Abstract

Aim: The purpose of this paper is to justify the introduction of changes to existing international standards covering optical smoke fire detectors, which utilise sensitivity fluctuation compensation mechanisms.

Introduction: Improving the quality of optical smoke fire detectors is not possible without the incorporation of a responsiveness fluctuation compensation mechanism. Current documentation EN 54-1 and EN 54-7, dealing with normative issues, does not contain necessary definitions, technical requirements and details concerning methods of control. These omissions present problems with the development and improvement of optical smoke detectors. The article illustrates a design of a test smoke flue for an optical smoke detector and includes the main construction principles of fire smoke detectors. It also highlights the dependence of photo detector signals on the optical density of air. The article includes a range of questions: What is “sensitivity of an optical smoke sensor”? What is “sensitivity fluctuation” and how is it associated with “contamination”? What is “fluctuation compensation” and “compensation fluctuation boundary”?
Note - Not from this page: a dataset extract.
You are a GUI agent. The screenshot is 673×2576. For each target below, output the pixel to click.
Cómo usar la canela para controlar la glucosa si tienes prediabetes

Methodology: Analysis of mathematical calculations concerning receiver output signal levels of the optical sensor, in relation to specific optical density of air. Analysis of technical requirements and control methods for fire detectors, which incorporate sensitivity fluctuation compensation.
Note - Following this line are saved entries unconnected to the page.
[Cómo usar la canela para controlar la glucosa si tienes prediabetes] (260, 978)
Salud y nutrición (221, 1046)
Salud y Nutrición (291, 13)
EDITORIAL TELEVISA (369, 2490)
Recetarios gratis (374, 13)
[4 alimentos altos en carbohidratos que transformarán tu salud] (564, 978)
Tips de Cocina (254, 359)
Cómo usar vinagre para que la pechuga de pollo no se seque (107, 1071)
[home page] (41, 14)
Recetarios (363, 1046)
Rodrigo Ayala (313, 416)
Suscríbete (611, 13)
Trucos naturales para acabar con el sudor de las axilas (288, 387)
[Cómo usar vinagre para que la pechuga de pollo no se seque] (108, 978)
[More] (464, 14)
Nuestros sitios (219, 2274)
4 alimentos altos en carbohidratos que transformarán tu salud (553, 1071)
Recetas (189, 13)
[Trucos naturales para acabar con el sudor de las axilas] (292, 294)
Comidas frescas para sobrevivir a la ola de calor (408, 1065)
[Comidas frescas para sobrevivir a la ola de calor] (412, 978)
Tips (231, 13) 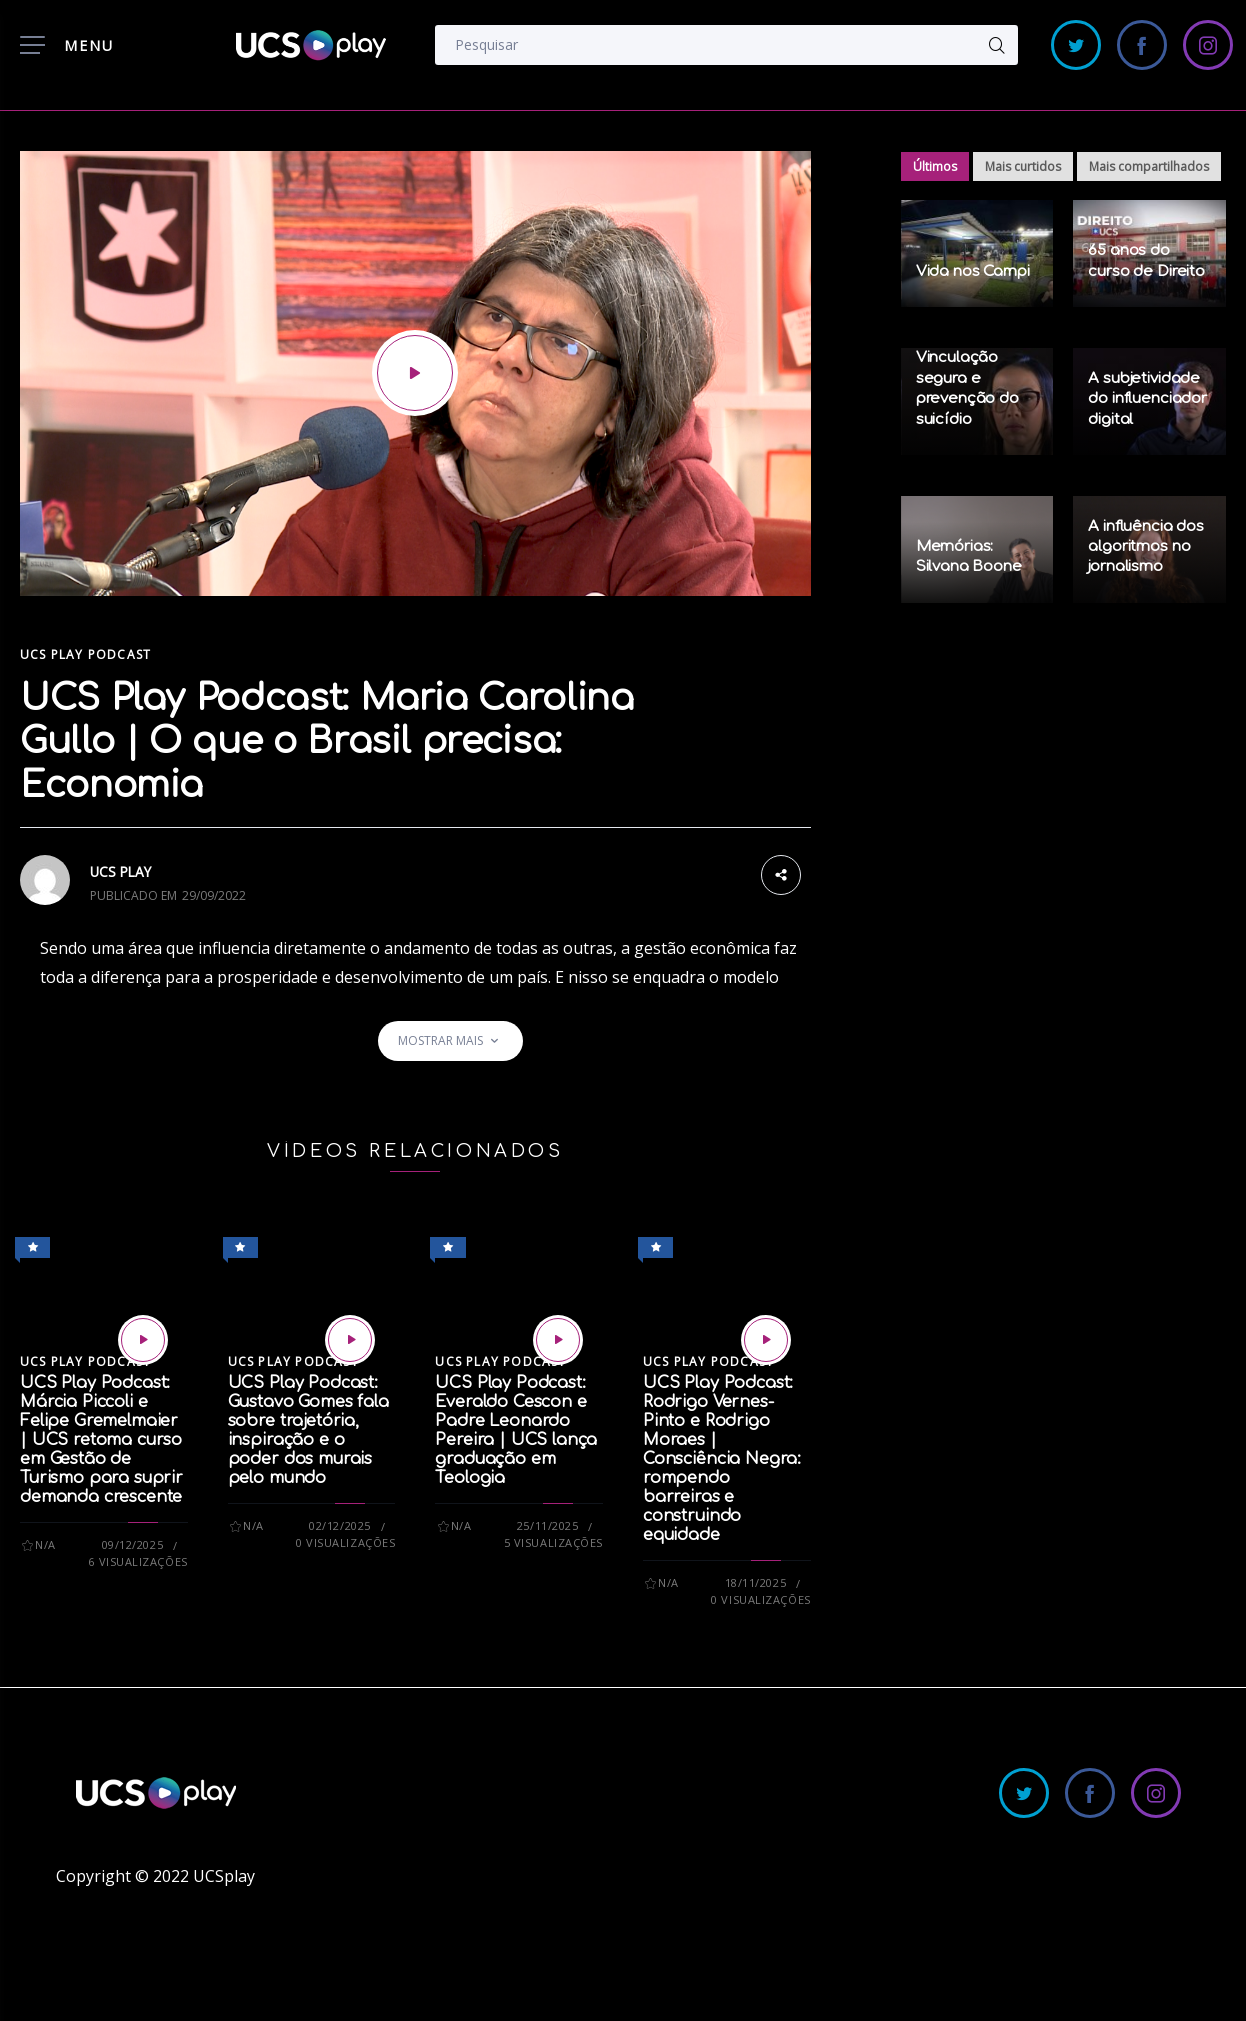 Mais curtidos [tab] (1023, 166)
Results: Identified the influence of smoke detector chamber contamination on the performance of the detectors’ sensor. Undertook to improve the accuracy of measurements performed in the smoke detector flue chamber. Described the requirement for a multi-mode detector with sensitivity fluctuation compensation, to include at least two diode indicators, coloured red and yellow. When a multi-mode detector achieves a ‘boundary’ reading for its sensitivity fluctuation compensation, the system should generate, at the signal exit point, information, which is relayed to the control centre, indicating a “sensor malfunction”, which in turn should not ‘disrupt’ the flow of signals indicating “fire” from any other sensor linked to the same fire detection circuit.
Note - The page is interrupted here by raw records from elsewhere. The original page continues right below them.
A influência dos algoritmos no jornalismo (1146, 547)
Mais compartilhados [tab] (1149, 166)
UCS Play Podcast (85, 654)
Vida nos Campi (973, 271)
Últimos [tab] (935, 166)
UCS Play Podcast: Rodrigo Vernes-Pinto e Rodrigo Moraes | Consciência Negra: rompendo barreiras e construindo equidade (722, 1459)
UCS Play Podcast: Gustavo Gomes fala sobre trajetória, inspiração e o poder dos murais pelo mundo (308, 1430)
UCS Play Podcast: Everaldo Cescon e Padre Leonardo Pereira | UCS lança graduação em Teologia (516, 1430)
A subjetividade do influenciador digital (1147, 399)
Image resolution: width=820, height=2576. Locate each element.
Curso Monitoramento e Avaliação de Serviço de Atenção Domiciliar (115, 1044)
Conclusions: Sensitivity test of the detector flue cannot replace fire test checks. Without high stability and recurrence of sensitivity at a value of 0.1 dB / m it is pointless to bother with fluctuation compensation for detectors. For detectors with a sensitivity fluctuation compensation, it is necessary to improve the accuracy of sensor responsiveness in the flue chamber. There is a need to enhance EN 54-7 with new provisions, technical specifications and control mechanisms for multi-mode detectors with sensitivity fluctuation compensation.

Keywords: Tyndall effect, specific optical density, fluctuation compensation, test fires, standard EN 54-7

Type of article: review article